Christine Sun Kim, a artista surda que está a reinventar o som

FYI.

This story is over 5 years old.

Entretenimento

Christine Sun Kim, a artista surda que está a reinventar o som

Através de performances, instalações, ilustrações e vídeos, a Senoir Fellow das conferências TED - Christine Sun Kim - desafia a "cultura sonora" e os limites da definição de som.

Fotografia de Sirio Magnabosco. Todas as fotografias cedidas pela artista.

Para a artista Christine Sun Kim, o som é como um "fantasma". Esta artista, uma Senior Fellow nas conhecidas conferências TED com múltiplos mestrados em belas artes, uma residência artística no Whitney Museum e exposições no MoMA, é completamente surda desde que nasceu. O silêncio profundo em que vive levou-a a explorar o som através do seu trabalho com variadas obras de performance, instalação, desenho e vídeo.

Publicidade

Inicialmente, Kim esforçou-se para traduzir o som directamente em termos visuais. Experimentou com vibrações, colocando pincéis e penas de tinta em placas de madeira por cima de subwoofers e altifalantes que pulsavam com o ruído ambiente. O seu processo resultou em lindas pinturas minimalistas, sons transformados em objectos de arte. Mas este projecto dava a sensação de traduzir um texto usando apenas metade do alfabeto. "Sons - vibrações - de baixa frequência compõem somente uma fracção muito pequena do mundo sonoro," explica ela. Quando a ideia seria captar a riqueza do mosaico sonoro experimentado por Kim, esta abordagem parece ter ficado aquém das expectativas.

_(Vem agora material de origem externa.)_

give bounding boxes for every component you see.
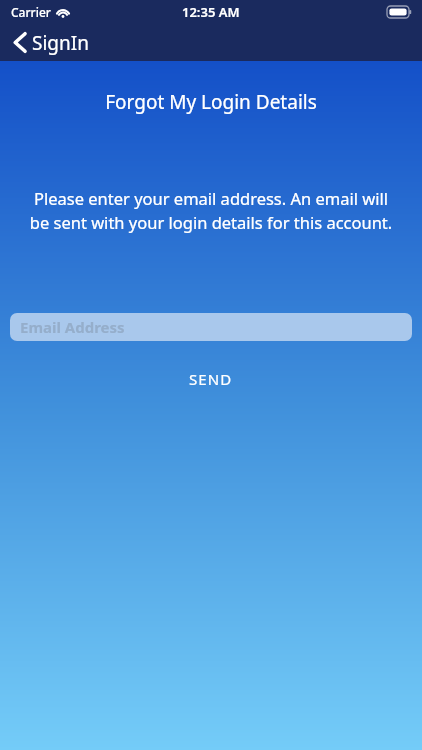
staticText: Please enter your email address. An emai… bbox=[24, 187, 398, 234]
staticText: Carrier bbox=[11, 4, 51, 20]
button[interactable]: SEND bbox=[167, 363, 255, 395]
other: Back bbox=[14, 33, 26, 52]
button[interactable]: Back bbox=[0, 24, 103, 61]
button[interactable]: Email Address bbox=[10, 313, 412, 341]
staticText: Email Address bbox=[20, 317, 125, 337]
staticText: SEND bbox=[189, 369, 233, 389]
staticText: 12:35 AM bbox=[182, 3, 240, 21]
staticText: SignIn bbox=[32, 30, 89, 56]
staticText: Forgot My Login Details bbox=[0, 89, 422, 115]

Reconhecendo que a obtenção de manchas de tinta através das vibrações era somente uma das formas de traduzir o som visível, Kim tentou uma táctica diferente. A artista produziu as suas próprias semióticas sonoras reunindo um emaranhado de linguagens e sistemas sobrepostos, incluindo notação musical, linguagem corporal, e Linguagem Gestual Americana (ASL - American Sign Language), que ela descreve como parecido ao som dentro da sua própria espacialidade intrínseca.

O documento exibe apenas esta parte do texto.